[Source information]

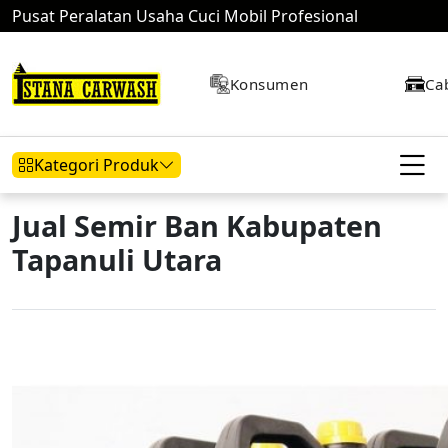
Pusat Peralatan Usaha Cuci Mobil Profesional
Konsumen
Ca
Kategori Produk
Jual Semir Ban Kabupaten
Tapanuli Utara
Hidrolik Mobil
Hidrolik Motor
Kompresor
Mesin Air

[Prompt] The data above must be given back verbatim, minus its images.

[Solved problem]
Pusat Peralatan Usaha Cuci Mobil Profesional
Konsumen
Ca
Kategori Produk
Jual Semir Ban Kabupaten
Tapanuli Utara
Hidrolik Mobil
Hidrolik Motor
Kompresor
Mesin Air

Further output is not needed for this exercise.